• Provided data:
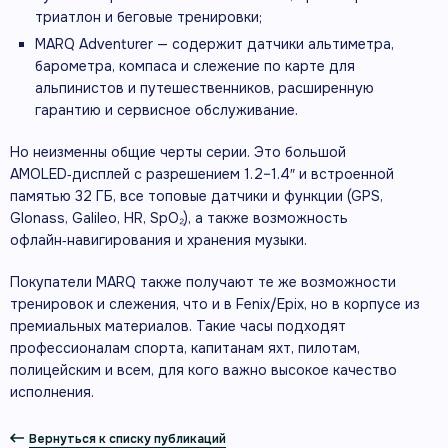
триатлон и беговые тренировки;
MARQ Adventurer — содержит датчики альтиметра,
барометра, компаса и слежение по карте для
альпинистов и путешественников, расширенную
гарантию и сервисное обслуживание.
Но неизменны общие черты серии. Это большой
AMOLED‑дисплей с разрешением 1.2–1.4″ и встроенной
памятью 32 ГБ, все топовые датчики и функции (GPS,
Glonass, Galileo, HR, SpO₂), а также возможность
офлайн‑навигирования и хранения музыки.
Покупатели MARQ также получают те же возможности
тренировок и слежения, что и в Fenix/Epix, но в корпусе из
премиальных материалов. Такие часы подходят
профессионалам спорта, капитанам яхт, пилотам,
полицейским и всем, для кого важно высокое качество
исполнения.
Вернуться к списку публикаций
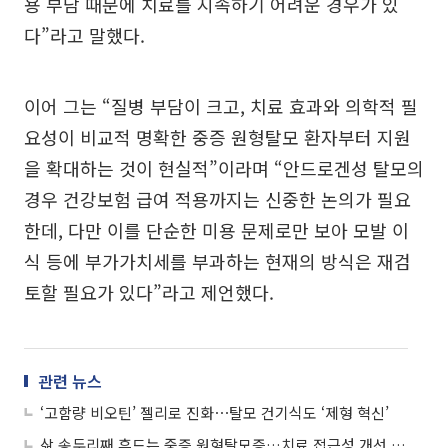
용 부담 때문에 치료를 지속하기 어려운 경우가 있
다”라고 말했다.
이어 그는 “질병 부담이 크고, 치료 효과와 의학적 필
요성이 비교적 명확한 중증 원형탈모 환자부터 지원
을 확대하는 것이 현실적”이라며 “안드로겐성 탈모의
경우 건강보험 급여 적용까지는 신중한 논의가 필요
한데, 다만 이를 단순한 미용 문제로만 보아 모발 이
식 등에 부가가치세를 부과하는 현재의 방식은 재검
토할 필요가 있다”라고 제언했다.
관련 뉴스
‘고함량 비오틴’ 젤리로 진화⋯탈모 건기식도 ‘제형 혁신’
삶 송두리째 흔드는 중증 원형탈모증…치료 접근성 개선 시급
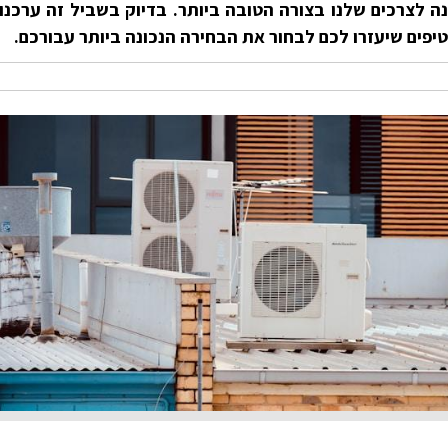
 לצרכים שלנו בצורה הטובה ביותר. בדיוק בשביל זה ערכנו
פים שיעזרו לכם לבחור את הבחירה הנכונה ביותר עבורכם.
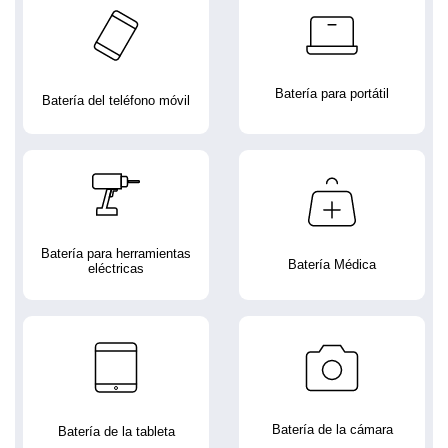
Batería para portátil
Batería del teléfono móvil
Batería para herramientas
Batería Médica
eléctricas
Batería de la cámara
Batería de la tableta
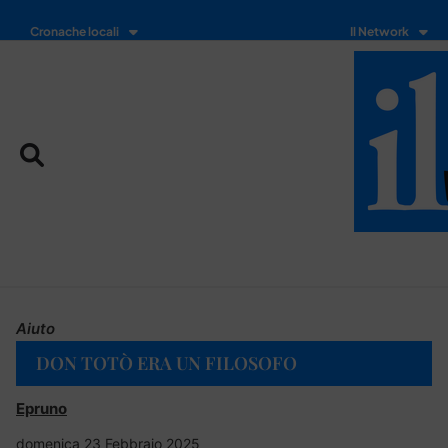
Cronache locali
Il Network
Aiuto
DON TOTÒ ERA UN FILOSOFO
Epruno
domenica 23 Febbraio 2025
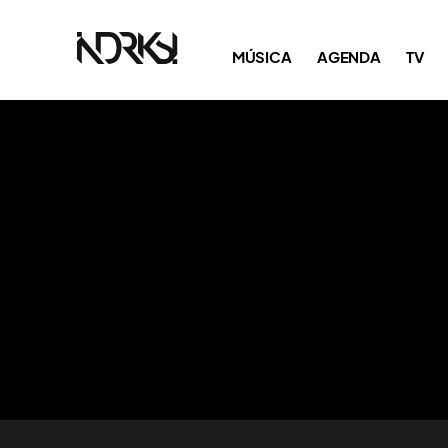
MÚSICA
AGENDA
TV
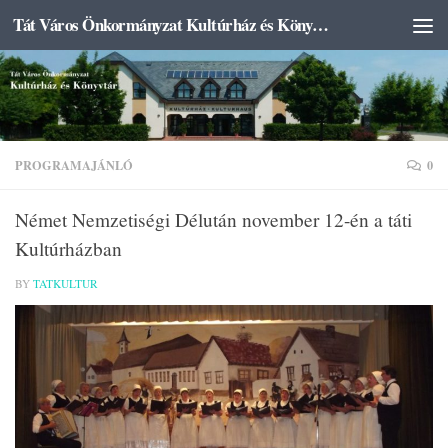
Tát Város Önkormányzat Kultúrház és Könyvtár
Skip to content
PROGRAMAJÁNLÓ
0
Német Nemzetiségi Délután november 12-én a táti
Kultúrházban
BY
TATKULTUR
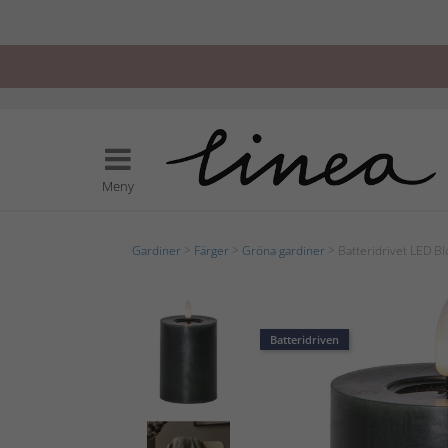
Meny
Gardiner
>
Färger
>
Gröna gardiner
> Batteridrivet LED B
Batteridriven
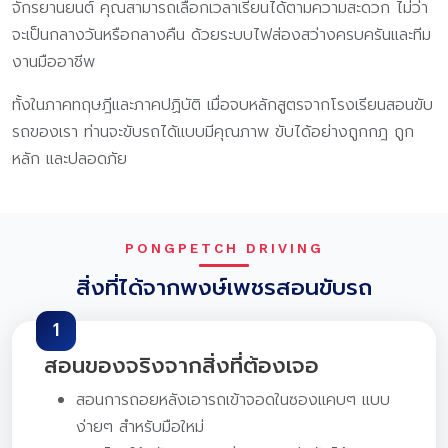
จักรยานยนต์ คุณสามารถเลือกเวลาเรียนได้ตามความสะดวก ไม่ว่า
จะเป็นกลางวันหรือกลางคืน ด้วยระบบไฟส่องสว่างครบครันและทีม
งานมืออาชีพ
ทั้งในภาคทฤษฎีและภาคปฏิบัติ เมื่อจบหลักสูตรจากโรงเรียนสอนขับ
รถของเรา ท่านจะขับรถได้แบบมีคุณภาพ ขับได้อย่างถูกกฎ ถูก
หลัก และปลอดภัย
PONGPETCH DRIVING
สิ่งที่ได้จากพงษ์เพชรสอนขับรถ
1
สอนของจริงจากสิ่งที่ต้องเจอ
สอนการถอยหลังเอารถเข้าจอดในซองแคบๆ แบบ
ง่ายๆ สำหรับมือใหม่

• Exercise aim: In how many lines of the material above does the word "также" appear? Reply with the number only.

• Worked solution: 2